In a news conference at the Arizona Capitol, the Republican governor said he expected Kyl, 76, to “hit the ground running” when he arrives in Washington, D.C., Tuesday evening.
“It’s not the time for newcomers,” Ducey said. “Now is not the time for on-the-job training.”
Kyl could be sworn in as early as Tuesday night, though Wednesday is more likely, according to a governor’s aide. He has agreed to serve at least through the end of the year.
“I’m accepting this appointment to fill the seat vacated by the passing of my dear friend because of my sense of duty to the state I love, and the institution of the Senate which I served for 18 years, and because the governor asked for my help,” Kyl said at the news conference. “…There is much unfinished business on the Senate’s calendar.”
Former U.S. Sen. Jon Kyl will succeed late Sen. John McCain, Gov. Doug Ducey announced on Sept. 3, 2018. William Flannigan, azcentral
Kyl served alongside McCain during his 18 years in the U.S. Senate. He retired in 2013 after rising to become the second-highest-ranking Republican.
If Kyl opts to step down after the end of the session, the governor would be required to appoint another replacement.
Ducey sought someone who could quickly step into the seat to wrap up McCain’s unfinished business, he said. Kyl brings a depth of knowledge on issues key to Arizona, from water and natural resources to Native American relations, and “I want someone who can enter and lead on those conversations,” the governor said.
Kyl is respected among seasoned Republicans and is leading President Donald Trump’s Supreme Court nominee, Brett Kavanaugh, through the confirmation process. Last year, Kyl was the “sherpa” for Jeff Sessions’ contentious nomination to become attorney general.
In a tweet, McCain’s widow, Cindy, expressed support for the appointment. “Jon Kyl is a dear friend of mine and John’s. It’s a great tribute to John that he is prepared to go back into public service to help the state of Arizona,” she wrote.
“There is no one in Arizona more prepared to represent our state in the U.S. Senate than Jon Kyl,” Ducey said in a statement earlier Tuesday. “He understands how the Senate functions and will make an immediate and positive impact benefiting all Arizonans. I am deeply grateful to Senator Kyl for agreeing to succeed his friend and college of so many years.
“Every single day that Jon Kyl represents Arizona in the United States Senate is a day when our state is being well-served.”
Kyl represented Arizona in the U.S. Senate from 1995 through Jan. 3, 2013. There, he served as minority whip, the second-highest position in the Republican conference. Before ascending to the Senate, he served in the House of Representatives from 1987 to 1995.
The decision had weighed on Ducey’s mind since last year, when McCain received his brain-cancer diagnosis. The governor refused to publicly discuss any potential appointment and condemned those lobbying for McCain’s seat while the late senator was still serving.
That changed on Aug. 25 in the hours following McCain’s death. In a conversation with Kyl, the governor told him he wanted to name him as McCain’s successor and that Kyl “was the best person to take this seat,” the aide said.
Kyl got back to Ducey the next day after consulting with his wife. He told the governor he would be willing to serve until at least the end of the year.
“He felt a sense of service, largely because it was John McCain’s seat and he had served with him for so long,” the aide said.
Ducey will submit a certificate of appointment to the U.S. Senate secretary Tuesday. An aide is flying the paperwork to Washington, D.C., and will hand-deliver it to the secretary’s office.

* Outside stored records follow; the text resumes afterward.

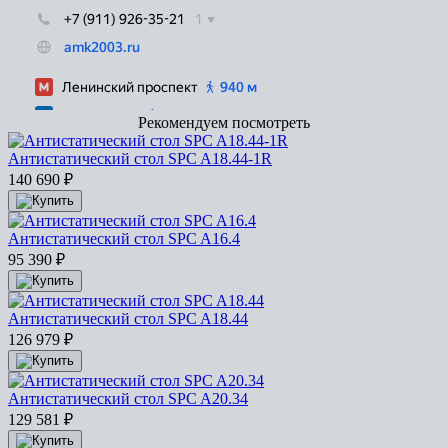
Рекомендуем посмотреть
Антистатический стол SPC A18.44-1R
140 690
₽
Антистатический стол SPC A16.4
95 390
₽
Антистатический стол SPC A18.44
126 979
₽
Антистатический стол SPC A20.34
129 581
₽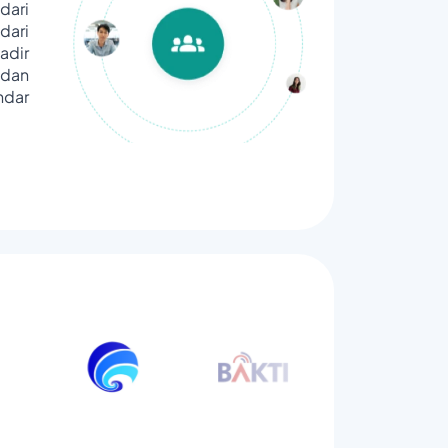
dari
ari
adir
dan
ndar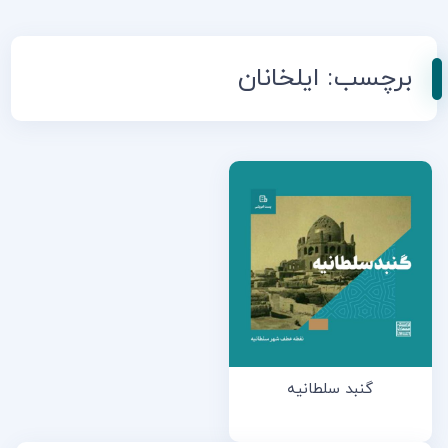
برچسب:
ایلخانان
گنبد سلطانیه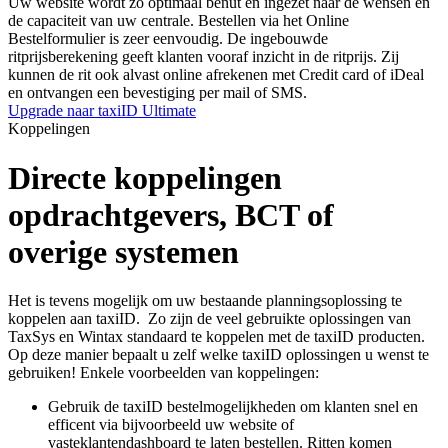
Uw website wordt zo optimaal benut en ingezet naar de wensen en
de capaciteit van uw centrale. Bestellen via het Online
Bestelformulier is zeer eenvoudig. De ingebouwde
ritprijsberekening geeft klanten vooraf inzicht in de ritprijs. Zij
kunnen de rit ook alvast online afrekenen met Credit card of iDeal
en ontvangen een bevestiging per mail of SMS.
Upgrade naar taxiID Ultimate
Koppelingen
Directe koppelingen
opdrachtgevers, BCT of
overige systemen
Het is tevens mogelijk om uw bestaande planningsoplossing te
koppelen aan taxiID. Zo zijn de veel gebruikte oplossingen van
TaxSys en Wintax standaard te koppelen met de taxiID producten.
Op deze manier bepaalt u zelf welke taxiID oplossingen u wenst te
gebruiken! Enkele voorbeelden van koppelingen:
Gebruik de taxiID bestelmogelijkheden om klanten snel en
efficent via bijvoorbeeld uw website of
vasteklantendashboard te laten bestellen. Ritten komen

Kyl will return to a chamber where Republicans narrowly hold control and where votes can be unpredictable.
On Tuesday, the chamber began deliberating the Kavanaugh nomination. A Senate committee hopes to vote later this month to send Kavanaugh’s nomination to the full Senate to get him on the bench before the midterm elections.
Democrats are protesting Trump’s selection and the process Republicans are using to vet Kavanaugh.
Kyl and Ducey met when Ducey first considered running for office, and the governor has said he views Kyl as a model public servant.
After leaving the Senate, Kyl joined the high-powered Washington, D.C., law firm Covington & Burling. As senior adviser, he helps clients on issues including tax, health care, defense, national security and intellectual property.
In 2006, Time magazine named Kyl one of America’s 10 best senators.